What needs to be done. Without the pictures, output the records below exactly as they are.

The data.

Start of Block

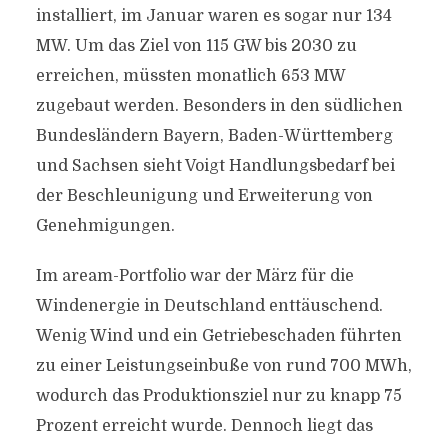
installiert, im Januar waren es sogar nur 134
MW. Um das Ziel von 115 GW bis 2030 zu
erreichen, müssten monatlich 653 MW
zugebaut werden. Besonders in den südlichen
Bundesländern Bayern, Baden-Württemberg
und Sachsen sieht Voigt Handlungsbedarf bei
der Beschleunigung und Erweiterung von
Genehmigungen.
Im aream-Portfolio war der März für die
Windenergie in Deutschland enttäuschend.
Wenig Wind und ein Getriebeschaden führten
zu einer Leistungseinbuße von rund 700 MWh,
wodurch das Produktionsziel nur zu knapp 75
Prozent erreicht wurde. Dennoch liegt das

End of Block

Result.
installiert, im Januar waren es sogar nur 134
MW. Um das Ziel von 115 GW bis 2030 zu
erreichen, müssten monatlich 653 MW
zugebaut werden. Besonders in den südlichen
Bundesländern Bayern, Baden-Württemberg
und Sachsen sieht Voigt Handlungsbedarf bei
der Beschleunigung und Erweiterung von
Genehmigungen.
Im aream-Portfolio war der März für die
Windenergie in Deutschland enttäuschend.
Wenig Wind und ein Getriebeschaden führten
zu einer Leistungseinbuße von rund 700 MWh,
wodurch das Produktionsziel nur zu knapp 75
Prozent erreicht wurde. Dennoch liegt das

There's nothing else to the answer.